I feel comfortable assigning clinical success odds of < 3% in both PD and obesity. The odds of clinical and market success are likely to be < 1%.
Ventyx’s most advanced drug is a S1P1R modulator, VTX002, for the treatment of ulcerative colitis. However, there are two existing S1P1R modulators on the ulcerative colitis market. Zeposia, marketed by Bristol-Myers Squibb (BMY), was approved in 2021. Judging from the data, VTX002 does not at all appear to be differentiated from others in its class following Phase 2 data. So, while the odds of clinical success are decent, the market landscape is quite unfavorable. Ventyx intends to partner up ahead of Phase 3 clinical trials.
Finally, Ventyx is developing VTX958, a TK2 inhibitor, to treat Crohn’s disease. Although this is a more targeted approach than previous attempts with less-selective Janus kinase inhibitors (JAKis), BMY’s own TK2 inhibitor, deucravacitinib, failed a Phase 2 trial in Crohn’s, missing the primary efficacy endpoint of clinical remission after 12 weeks, indicating that TK2 inhibitors may be ineffective in Crohn’s despite success in other autoimmune conditions, such as psoriasis. Interestingly, Ventyx changed the trial’s primary endpoint from remission to “change from baseline in mean Crohn’s disease activity index (CDAI) score.” The change was made to “streamline trial design and accelerate the potential detection of an efficacy signal.”
Financial Health
Looking at Ventyx’s balance sheet, as of March 31, cash and cash equivalents stand at $141.898 million and marketable securities equal $160.684 million. Current assets are $319.759 million, while current liabilities are just $14.534. So, this is quite a comfortable balance sheet for clinical-stage biotechnology.
Because the company is not yet profitable, I will estimate the cash runway. If we divide their cash and marketable securities by their cash burn ($41.768 OpEx in Q1), this suggests a runway into 2026. This estimate is limited as it is based on historical figures and does not account for any changes in revenue or operating expenses. Investors should anticipate that operating expenses will increase as the company pushes forward in later trials.
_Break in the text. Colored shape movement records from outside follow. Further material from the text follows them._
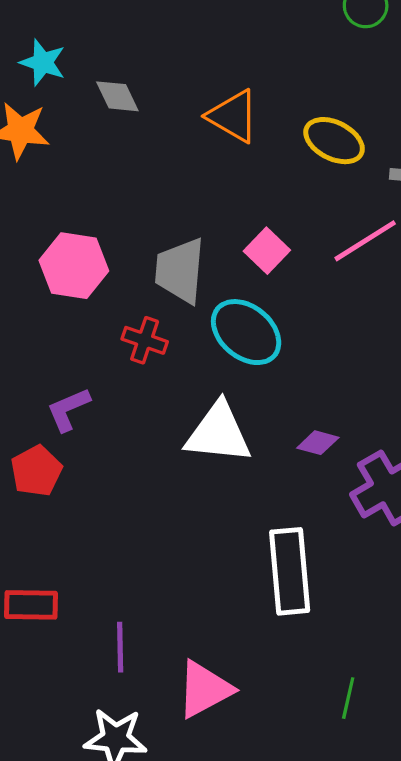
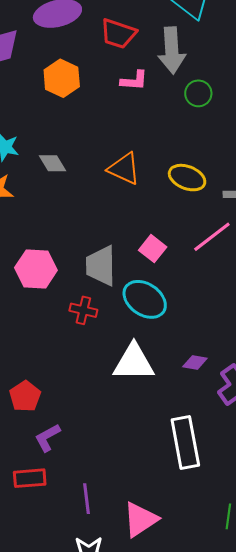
purple L-shape: (68, 409) -> (47, 438), moved

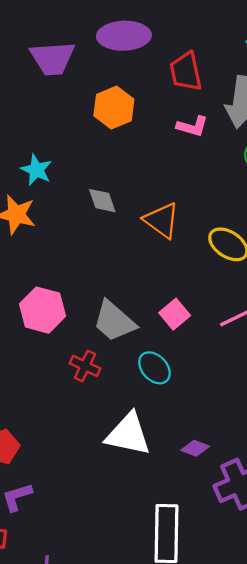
red trapezoid: (118, 34) -> (186, 72), turned 48
gray diamond: (52, 163) -> (102, 201), moved
gray trapezoid: (101, 266) -> (114, 321), turned -60
cyan ellipse: (145, 299) -> (154, 368), size x0.7

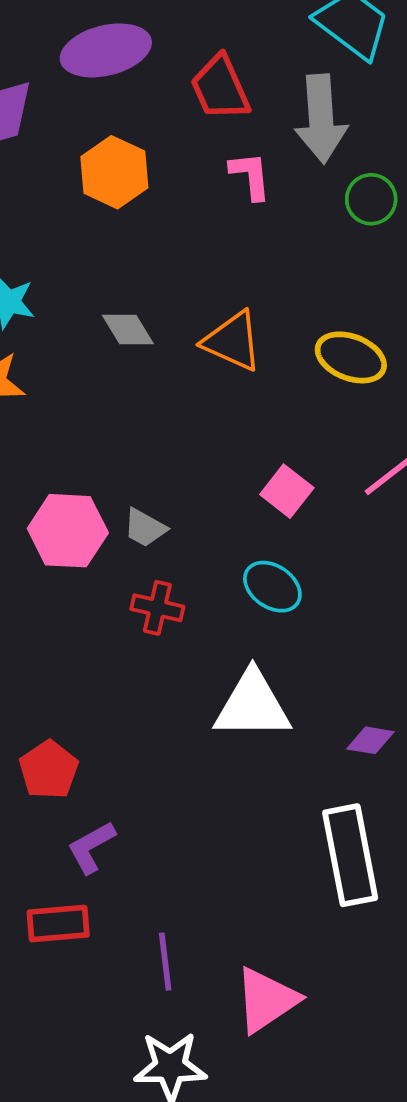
pink L-shape: (192, 126) -> (250, 176), turned -100
gray trapezoid: (114, 321) -> (145, 528), moved, size x0.6
purple diamond: (195, 448) -> (370, 740), moved

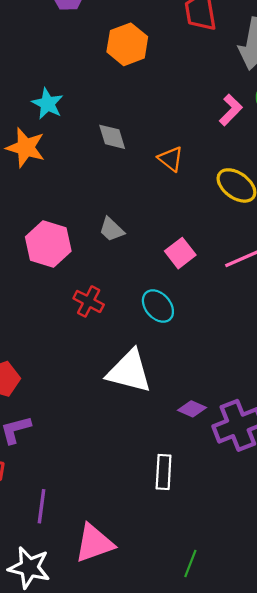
pink L-shape: (250, 176) -> (231, 110), moved, turned 36
orange triangle: (233, 341) -> (171, 159), size x0.7
gray trapezoid: (145, 528) -> (112, 229), moved
white rectangle: (350, 855) -> (164, 472), size x0.6

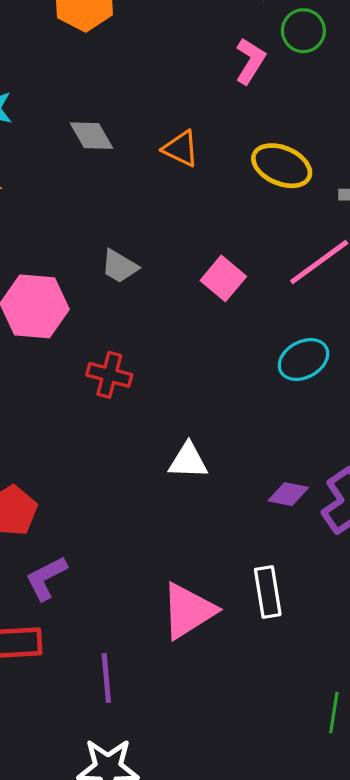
cyan ellipse: (158, 306) -> (303, 360), moved, turned -64
white triangle: (129, 371) -> (188, 461), size x0.6
pink triangle: (94, 543) -> (188, 611), moved

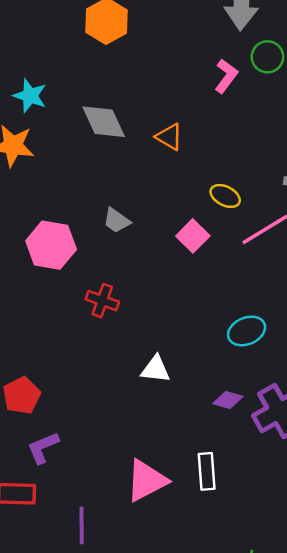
gray diamond: (91, 136) -> (104, 122), size x1.4
yellow ellipse: (282, 166) -> (225, 196), moved, size x0.7
cyan ellipse: (303, 360) -> (247, 331), moved

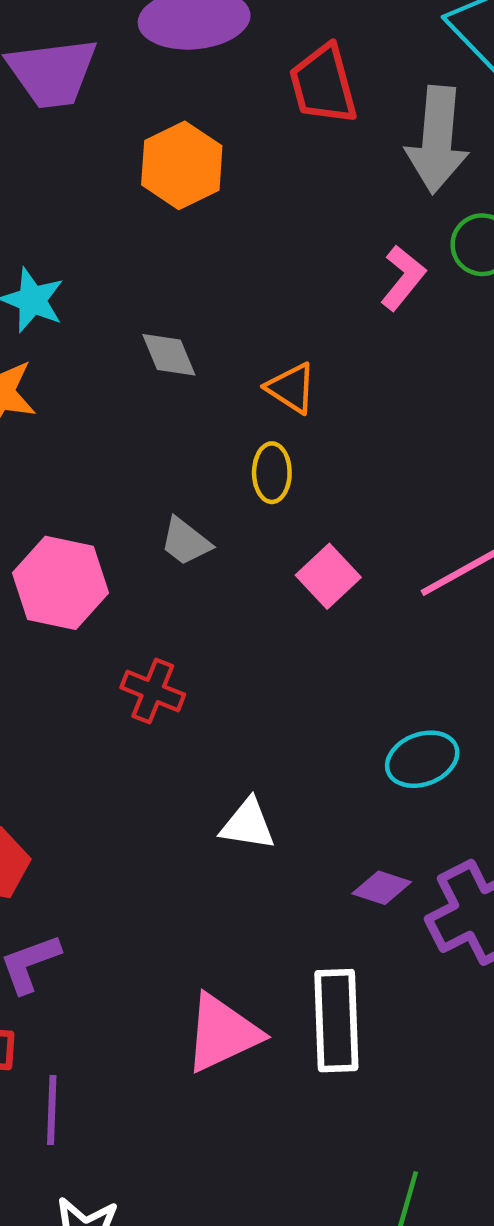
gray diamond: (104, 122) -> (169, 355), size x0.7
yellow ellipse: (225, 196) -> (272, 473), moved, turned 60
white rectangle: (207, 471) -> (336, 1021), size x1.4
purple line: (82, 526) -> (52, 1110), moved

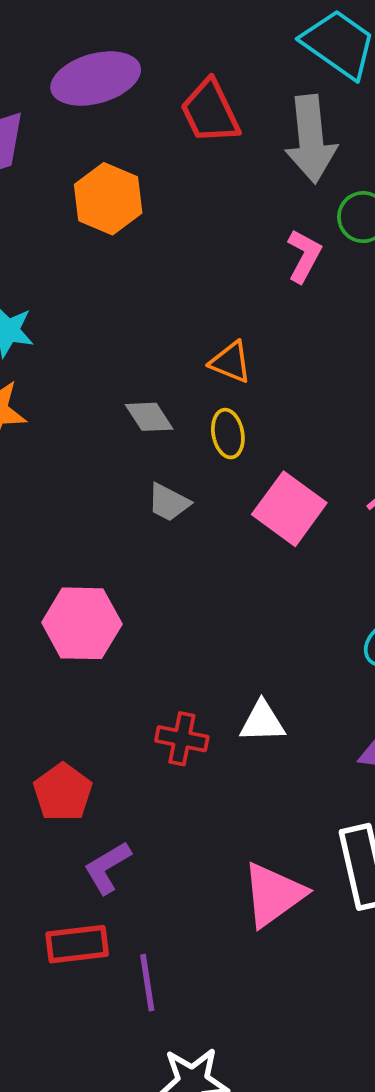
gray diamond: (169, 355) -> (149, 417), moved
pink square: (328, 576) -> (289, 509), size x1.4
pink hexagon: (61, 583) -> (82, 623), moved
red cross: (153, 691) -> (182, 739), moved

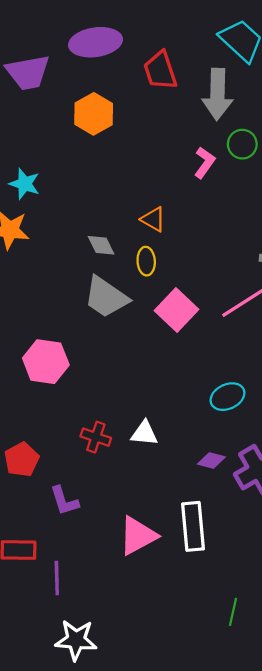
gray trapezoid: (169, 502) -> (106, 297), size x1.8
purple L-shape: (107, 868) -> (64, 501), moved, turned -84

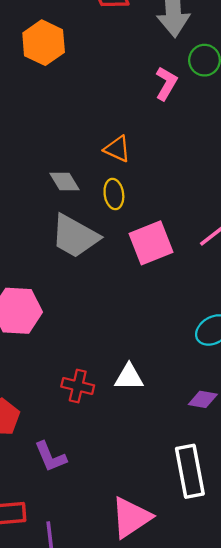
pink square: (177, 310) -> (151, 243), turned 30
pink triangle: (138, 536) -> (131, 517), moved

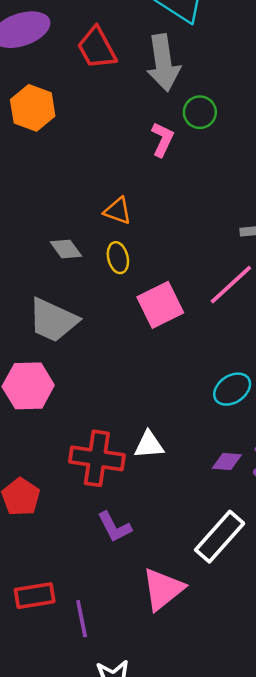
gray trapezoid: (75, 236) -> (53, 320), moved
red cross: (78, 386) -> (97, 458), size x1.6
purple L-shape: (50, 457) -> (114, 527), moved
white rectangle: (190, 471) -> (220, 537), turned 57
Risk/Reward Evaluation and Investment Recommendation
Ventyx remains a high-risk investment, despite having an enterprise value of less than zero. Most of their expensive projects are likely to have a negative net present value. Not understanding this is a common mistake I see among biotechnology investors. Remember, Ventyx is valued based on the sum of its future cash flows, which the market estimates to be negative, and this is not an unreasonable assumption. Ventyx appears destined to fail, whether in terms of clinical success in obesity, Parkinson’s, and Crohn’s disease, or market success in ulcerative colitis.
Author
Ventyx is a microcap stock, so investors should be aware of the risks that come with microcap investing, such as high volatility, low liquidity, dilution, and information asymmetry. Although its stock is down 92.5% within the past five years, do not underestimate a similar result in the next five years. An investment in Ventyx could reasonably result in a total loss. On the flip side, Ventyx has a few targets in a number of large indications. So, if something hits, it could really impact the stock. Moreover, a strategic partnership could reinvigorate the company’s operational and financial outlook. However, I’m inclined to think of the chances of something hitting as minimal. Therefore, I view the recent stock prices as an opportunity to sell. In summation, Ventyx’s shots in the dark amidst a high cash burn are not worth speculating on.